I followed Raleigh down the narrow stairs and to the back room, where stacks of old newspapers were piled all the way to the ceiling. My heart sank. This was going to be harder than I thought.

Raleigh pulled a lemon drop from his pocket. It looked fuzzy, with all the lint stuck to it. He held it out to me.

“No thanks,” I said, and Raleigh popped the lemon drop into his mouth, lint and all. I saw the corner of a baseball card sticking out of his pocket. I wondered if it was one I already had. Did Raleigh collect baseball cards, too? Before I could ask him, he turned and went back upstairs.

I found the pile of 1941 papers. They were yellow and musty-smelling. I stood on a chair so I could reach the top of the stack, and a cloud of dust made me sneeze.

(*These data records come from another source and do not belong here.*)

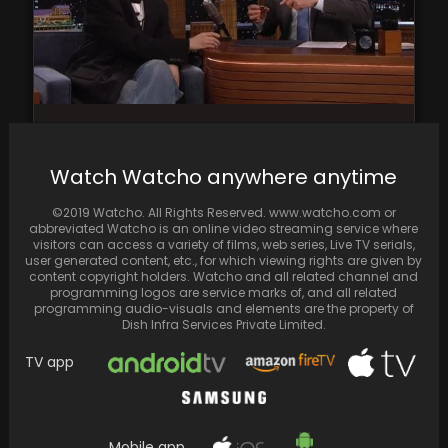
Suga goes candid on Jimmy Fallon Show,
shares his pre-performance ritual
Watch Watcho anywhere anytime
©2019 Watcho. All Rights Reserved. www.watcho.com or
abbreviated Watcho is an online video streaming service where
visitors can access a variety of films, web series, Live TV serials,
user generated content, etc., for which viewing rights are given by
content copyright holders. Watcho and all related channel and
programming logos are service marks of, and all related
programming audio-visuals and elements are the property of
Dish Infra Services Private Limited.
TV app
Mobile app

I pulled off the top paper. It was so brittle that some of the edges flaked off when I opened it.

Mrs. Barclay wrote a weekly column on everyone’s comings and goings. Busybodying, Hannah would have called it—she hated gossip—but those columns just might give me a clue to my mother.

I dug through the papers and found the one for
Thursday, December 11, the first issue that would have come out after December 7. Most of the news dealt with Pearl Harbor, of course, but the very first item in Mrs. Barclay’s column caught my eye.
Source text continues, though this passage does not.